• **Work order**
Take each line of the data that contains the string "nuova" and copy it.

Items listed in a dataset
++++

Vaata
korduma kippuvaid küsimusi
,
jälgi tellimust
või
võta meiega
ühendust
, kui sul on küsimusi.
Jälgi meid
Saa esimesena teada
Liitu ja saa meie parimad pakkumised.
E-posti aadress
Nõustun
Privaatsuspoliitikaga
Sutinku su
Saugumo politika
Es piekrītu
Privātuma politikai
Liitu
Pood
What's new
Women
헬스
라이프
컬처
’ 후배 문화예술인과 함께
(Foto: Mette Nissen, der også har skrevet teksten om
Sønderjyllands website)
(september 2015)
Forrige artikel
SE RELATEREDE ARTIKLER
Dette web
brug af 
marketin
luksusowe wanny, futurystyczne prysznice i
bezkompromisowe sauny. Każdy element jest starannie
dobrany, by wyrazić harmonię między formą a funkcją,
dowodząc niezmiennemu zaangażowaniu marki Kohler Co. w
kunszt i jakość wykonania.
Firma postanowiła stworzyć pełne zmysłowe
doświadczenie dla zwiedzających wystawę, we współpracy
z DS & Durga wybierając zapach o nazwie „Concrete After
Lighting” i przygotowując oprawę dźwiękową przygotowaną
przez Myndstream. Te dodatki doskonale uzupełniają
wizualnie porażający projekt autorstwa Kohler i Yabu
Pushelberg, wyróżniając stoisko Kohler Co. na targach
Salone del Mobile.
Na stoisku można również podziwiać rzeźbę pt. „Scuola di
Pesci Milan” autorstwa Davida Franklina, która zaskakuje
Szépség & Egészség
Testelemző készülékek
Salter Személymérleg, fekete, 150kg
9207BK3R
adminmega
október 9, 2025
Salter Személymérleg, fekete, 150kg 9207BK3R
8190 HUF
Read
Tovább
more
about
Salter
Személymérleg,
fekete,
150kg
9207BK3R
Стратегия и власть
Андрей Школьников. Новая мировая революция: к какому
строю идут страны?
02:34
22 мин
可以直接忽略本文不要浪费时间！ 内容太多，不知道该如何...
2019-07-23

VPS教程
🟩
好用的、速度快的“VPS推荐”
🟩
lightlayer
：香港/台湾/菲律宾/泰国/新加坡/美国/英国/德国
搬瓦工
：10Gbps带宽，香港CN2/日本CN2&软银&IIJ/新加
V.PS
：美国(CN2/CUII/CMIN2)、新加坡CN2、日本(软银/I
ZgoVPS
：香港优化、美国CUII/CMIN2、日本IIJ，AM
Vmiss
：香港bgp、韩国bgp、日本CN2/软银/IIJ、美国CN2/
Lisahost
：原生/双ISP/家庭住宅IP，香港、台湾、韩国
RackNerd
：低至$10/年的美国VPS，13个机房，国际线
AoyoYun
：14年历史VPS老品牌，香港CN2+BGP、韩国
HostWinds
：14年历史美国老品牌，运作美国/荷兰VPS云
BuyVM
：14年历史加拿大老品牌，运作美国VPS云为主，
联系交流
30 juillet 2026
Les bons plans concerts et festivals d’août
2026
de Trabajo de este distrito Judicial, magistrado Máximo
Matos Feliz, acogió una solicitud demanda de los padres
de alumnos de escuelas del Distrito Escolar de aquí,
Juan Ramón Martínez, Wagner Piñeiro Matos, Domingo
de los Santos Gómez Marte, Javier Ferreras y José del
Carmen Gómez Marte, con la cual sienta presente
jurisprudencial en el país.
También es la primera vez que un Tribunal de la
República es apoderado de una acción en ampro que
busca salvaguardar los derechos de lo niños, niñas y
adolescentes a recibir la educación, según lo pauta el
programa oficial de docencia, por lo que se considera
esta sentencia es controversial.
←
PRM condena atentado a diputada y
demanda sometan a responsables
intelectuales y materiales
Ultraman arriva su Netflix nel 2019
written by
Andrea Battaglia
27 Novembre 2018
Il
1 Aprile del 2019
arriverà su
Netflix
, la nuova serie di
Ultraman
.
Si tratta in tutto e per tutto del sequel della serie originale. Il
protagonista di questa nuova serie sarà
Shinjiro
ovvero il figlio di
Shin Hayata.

++++

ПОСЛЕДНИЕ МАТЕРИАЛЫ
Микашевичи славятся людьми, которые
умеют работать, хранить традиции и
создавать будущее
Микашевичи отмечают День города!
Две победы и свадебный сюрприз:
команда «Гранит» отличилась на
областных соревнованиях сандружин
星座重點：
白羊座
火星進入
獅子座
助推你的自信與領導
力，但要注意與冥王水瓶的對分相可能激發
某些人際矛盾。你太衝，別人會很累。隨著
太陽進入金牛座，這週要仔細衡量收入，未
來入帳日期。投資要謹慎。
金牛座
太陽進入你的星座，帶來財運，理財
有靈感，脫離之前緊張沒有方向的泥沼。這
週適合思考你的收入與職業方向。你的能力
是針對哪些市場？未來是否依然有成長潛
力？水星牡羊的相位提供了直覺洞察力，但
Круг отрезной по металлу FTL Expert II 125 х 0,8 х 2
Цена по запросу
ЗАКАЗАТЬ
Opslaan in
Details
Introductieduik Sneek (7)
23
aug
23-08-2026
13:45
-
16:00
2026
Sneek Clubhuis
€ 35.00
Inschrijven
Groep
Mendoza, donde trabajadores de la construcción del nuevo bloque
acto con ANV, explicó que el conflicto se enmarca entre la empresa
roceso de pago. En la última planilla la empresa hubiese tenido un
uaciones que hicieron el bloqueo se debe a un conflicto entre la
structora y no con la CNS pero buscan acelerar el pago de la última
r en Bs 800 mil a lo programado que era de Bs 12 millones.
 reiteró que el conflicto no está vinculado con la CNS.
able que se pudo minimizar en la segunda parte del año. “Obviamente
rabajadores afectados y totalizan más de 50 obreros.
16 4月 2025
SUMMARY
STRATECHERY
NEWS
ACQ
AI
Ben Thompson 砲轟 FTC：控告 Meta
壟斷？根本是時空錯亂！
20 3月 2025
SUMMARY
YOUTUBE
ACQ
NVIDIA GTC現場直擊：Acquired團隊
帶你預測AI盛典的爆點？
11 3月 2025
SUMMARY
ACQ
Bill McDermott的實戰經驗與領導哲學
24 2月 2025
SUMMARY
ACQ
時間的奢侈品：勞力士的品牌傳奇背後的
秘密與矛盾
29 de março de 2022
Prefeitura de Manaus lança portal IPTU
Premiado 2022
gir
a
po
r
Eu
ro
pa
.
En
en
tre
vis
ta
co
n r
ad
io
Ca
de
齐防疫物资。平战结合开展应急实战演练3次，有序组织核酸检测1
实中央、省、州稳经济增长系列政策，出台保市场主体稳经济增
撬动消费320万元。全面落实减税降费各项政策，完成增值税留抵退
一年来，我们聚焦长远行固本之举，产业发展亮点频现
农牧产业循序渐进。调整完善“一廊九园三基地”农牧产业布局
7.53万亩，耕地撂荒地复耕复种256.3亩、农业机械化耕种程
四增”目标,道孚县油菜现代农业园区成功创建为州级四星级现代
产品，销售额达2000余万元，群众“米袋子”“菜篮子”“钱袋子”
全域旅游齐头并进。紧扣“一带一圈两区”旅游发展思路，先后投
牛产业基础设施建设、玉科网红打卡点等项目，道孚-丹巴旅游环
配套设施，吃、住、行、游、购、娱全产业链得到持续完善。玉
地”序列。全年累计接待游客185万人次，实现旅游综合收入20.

++++

• **Exercise answer**
, la nuova serie di
protagonista di questa nuova serie sarà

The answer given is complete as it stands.